WORK ORDER: In full and without alteration, write out the data below.

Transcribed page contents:

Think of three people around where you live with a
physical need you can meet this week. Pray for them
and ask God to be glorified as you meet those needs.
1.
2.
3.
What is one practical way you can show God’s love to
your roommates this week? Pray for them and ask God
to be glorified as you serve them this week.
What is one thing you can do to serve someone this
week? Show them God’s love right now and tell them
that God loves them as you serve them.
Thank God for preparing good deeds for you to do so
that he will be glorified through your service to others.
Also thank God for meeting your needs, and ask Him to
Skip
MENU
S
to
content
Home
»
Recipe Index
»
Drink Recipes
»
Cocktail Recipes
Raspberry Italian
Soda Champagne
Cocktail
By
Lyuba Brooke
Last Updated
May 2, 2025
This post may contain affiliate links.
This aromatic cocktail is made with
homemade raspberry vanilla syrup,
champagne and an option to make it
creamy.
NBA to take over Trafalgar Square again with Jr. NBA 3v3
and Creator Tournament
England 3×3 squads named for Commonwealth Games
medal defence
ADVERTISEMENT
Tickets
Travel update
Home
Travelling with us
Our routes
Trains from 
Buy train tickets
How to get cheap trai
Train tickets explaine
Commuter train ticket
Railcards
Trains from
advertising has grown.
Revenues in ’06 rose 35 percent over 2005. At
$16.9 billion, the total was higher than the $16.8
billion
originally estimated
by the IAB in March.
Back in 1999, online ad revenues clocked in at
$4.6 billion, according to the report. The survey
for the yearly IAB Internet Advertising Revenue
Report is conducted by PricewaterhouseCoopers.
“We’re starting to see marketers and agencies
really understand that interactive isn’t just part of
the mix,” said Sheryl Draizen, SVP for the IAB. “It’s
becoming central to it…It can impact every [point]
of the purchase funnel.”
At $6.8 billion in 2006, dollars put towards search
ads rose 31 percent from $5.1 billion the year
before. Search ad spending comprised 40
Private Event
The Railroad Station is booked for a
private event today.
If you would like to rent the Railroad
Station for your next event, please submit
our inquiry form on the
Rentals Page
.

THE COMPLETED TASK:
Think of three people around where you live with a
physical need you can meet this week. Pray for them
and ask God to be glorified as you meet those needs.
1.
2.
3.
What is one practical way you can show God’s love to
your roommates this week? Pray for them and ask God
to be glorified as you serve them this week.
What is one thing you can do to serve someone this
week? Show them God’s love right now and tell them
that God loves them as you serve them.
Thank God for preparing good deeds for you to do so
that he will be glorified through your service to others.
Also thank God for meeting your needs, and ask Him to
Skip
MENU
S
to
content
Home
»
Recipe Index
»
Drink Recipes
»
Cocktail Recipes
Raspberry Italian
Soda Champagne
Cocktail
By
Lyuba Brooke
Last Updated
May 2, 2025
This post may contain affiliate links.
This aromatic cocktail is made with
homemade raspberry vanilla syrup,
champagne and an option to make it
creamy.
NBA to take over Trafalgar Square again with Jr. NBA 3v3
and Creator Tournament
England 3×3 squads named for Commonwealth Games
medal defence
ADVERTISEMENT
Tickets
Travel update
Home
Travelling with us
Our routes
Trains from 
Buy train tickets
How to get cheap trai
Train tickets explaine
Commuter train ticket
Railcards
Trains from
advertising has grown.
Revenues in ’06 rose 35 percent over 2005. At
$16.9 billion, the total was higher than the $16.8
billion
originally estimated
by the IAB in March.
Back in 1999, online ad revenues clocked in at
$4.6 billion, according to the report. The survey
for the yearly IAB Internet Advertising Revenue
Report is conducted by PricewaterhouseCoopers.
“We’re starting to see marketers and agencies
really understand that interactive isn’t just part of
the mix,” said Sheryl Draizen, SVP for the IAB. “It’s
becoming central to it…It can impact every [point]
of the purchase funnel.”
At $6.8 billion in 2006, dollars put towards search
ads rose 31 percent from $5.1 billion the year
before. Search ad spending comprised 40
Private Event
The Railroad Station is booked for a
private event today.
If you would like to rent the Railroad
Station for your next event, please submit
our inquiry form on the
Rentals Page
.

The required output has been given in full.